Visual effect. Resumes in professional services industries are expected to look a certain way. Some of it is tradition, some of it is the degree of polish and professionalism. Regardless, just like you are expected to wear a black or a navy suit for your interview with the accounting or law firm, there is a visual expectation for your resume. Glancing at the page, it should be visually clear which pieces of information are the most important. Use bold or ALL CAPS to emphasize the names of places you worked and schools you attended. Italicize lesser important information, like the dates, geographic location, or title. (As a young associate, I’m assuming you haven’t had impressive positions like Chief Financing Operator. Therefore, the company name is of #1 importance, and your title is of lesser importance.) It should be easy for a reader to scan your one-page resume up and down and pick out the categories. Do this by aligning the category names (i.e. “Work Experience”) and bolded names along the left-hand margin. Bullet points describing your work or position should be indented .5 to 1 inch, depending on how much content you’re dealing with. Just be consistent.

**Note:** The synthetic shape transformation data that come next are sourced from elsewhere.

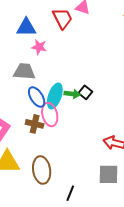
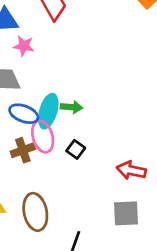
black square: (85, 92) -> (76, 149), moved
blue ellipse: (37, 97) -> (24, 114), turned -35
brown cross: (35, 124) -> (23, 150), turned -30

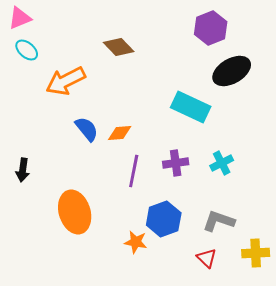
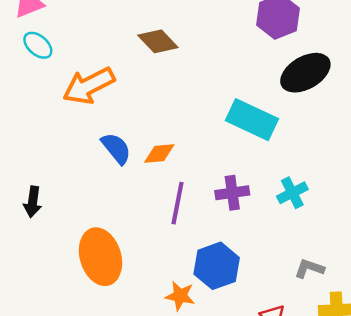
gray L-shape: (219, 221) -> (309, 268), moved, size x0.7

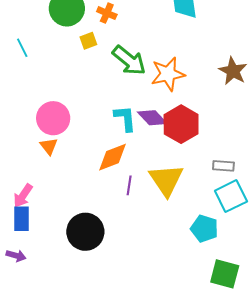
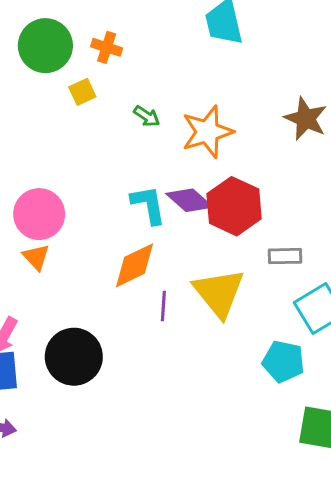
green arrow: (129, 60) -> (147, 116), size x0.5
gray rectangle: (223, 166) -> (285, 256), moved
black circle: (85, 232) -> (74, 357), moved

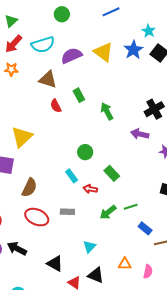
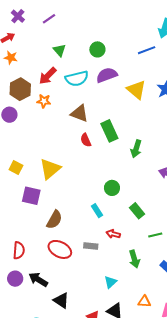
green triangle: (11, 21) -> (59, 50), moved, turned -32
purple semicircle: (71, 56) -> (107, 75), moved
green rectangle: (79, 95) -> (109, 131), size x1.5
green arrow: (107, 111) -> (136, 149), turned -138
red arrow: (90, 189) -> (113, 234), moved
green line: (131, 207) -> (155, 235), moved
green arrow: (108, 212) -> (134, 259), moved, turned -72
black triangle: (55, 264) -> (61, 300), moved

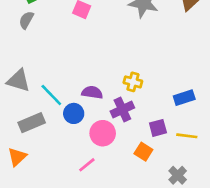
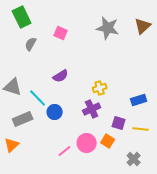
gray semicircle: (26, 20) -> (31, 44), moved
yellow cross: (133, 82) -> (100, 88), turned -32
purple semicircle: (92, 92) -> (61, 76), moved, turned 140
purple square: (158, 128) -> (119, 123), turned 32
pink circle: (103, 133) -> (87, 143), moved

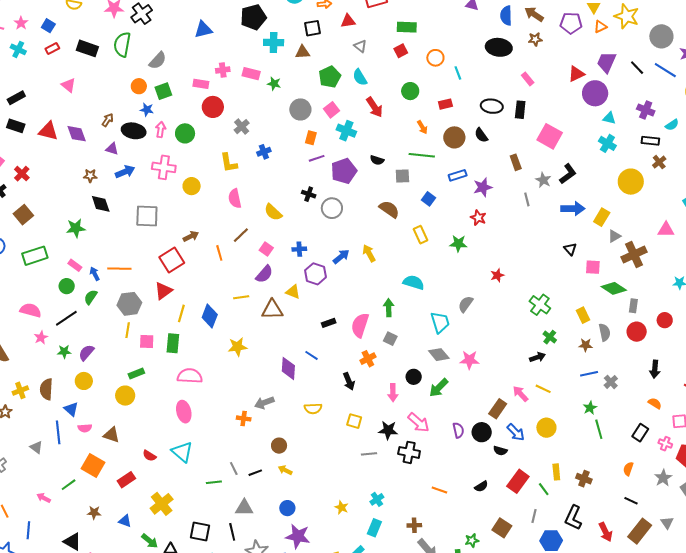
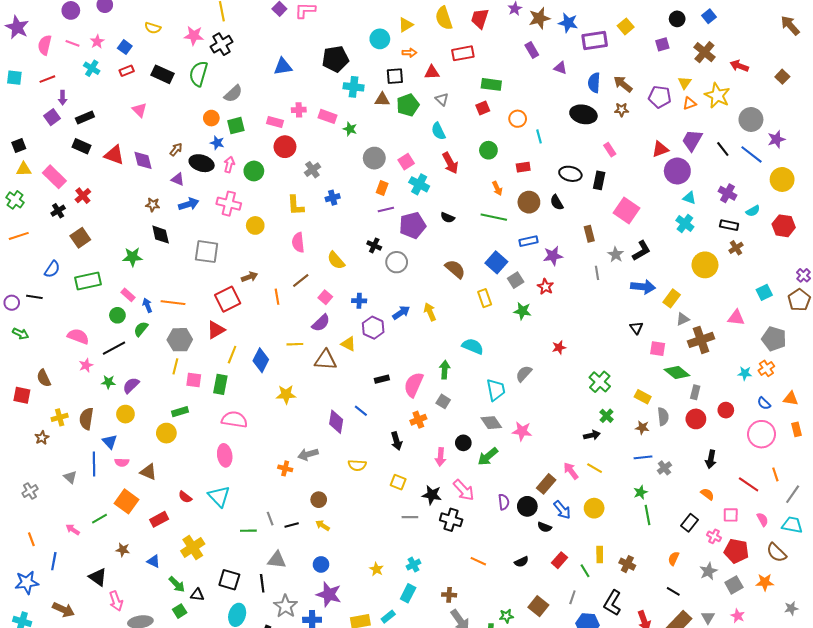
green pentagon: (330, 77) -> (408, 105), moved
gray square: (402, 176) -> (516, 280), moved, turned -35
blue square: (428, 199) -> (496, 262), size x1.5
yellow rectangle: (583, 315) -> (643, 397), turned -42
red rectangle: (518, 481) -> (560, 560), size x0.7

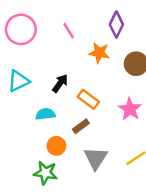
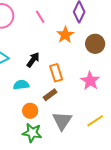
orange star: (99, 53) -> (65, 35), turned 30
orange rectangle: (88, 99) -> (56, 73), turned 36
green star: (45, 173) -> (32, 133), moved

The devil is in the details. Framing and font, the small details will set your resume apart as a polished work product. Set your page margins to either .5 or .75 inches. Font should be Times New Roman, or Century Schoolbook, or some sort of serif font (with the little tails on the letters, you know? Unlike the font in this post.) Reason being, while your lists and bullets will move the reader up and down the page, the tails on the font help a readers eyes move horizontally across the page. Center your full name at the top, font size 18-24, depending on how much you’re fitting on the page. Place your phone number and email address centered on the page, directly below your name. Font size for your contact info and for the rest of your resume should be either 11 or 12. Oh, and for those bullet points, use the small circle (not the normal circle, the BIG circle or the square). That’s the expectation. In the software or “creative services” world, these rules may not apply. But if you’re applying for a traditional role, make yourself stand out by the content of your resume, not the funky layout.
Organization. The person looking at your resume has probably looked at hundreds of these things. You want it to be easy for them to locate the content they’re most interested in. There is an unspoken expectation that a professional resume will be organized in a certain way. Each item on your resume should be grouped into clear and specific categories (e.g. “Work Experience,” “Education,” “Skills”). Place a fine line between each section, extending to where you’ve set the margins (either .5 or .75 inches from sides of the page). The items under each category should be listed so the most recent experience is at the top, working down so that your job from a couple years ago is at the bottom. “Education” should state your current school, with your undergrad school listed below it.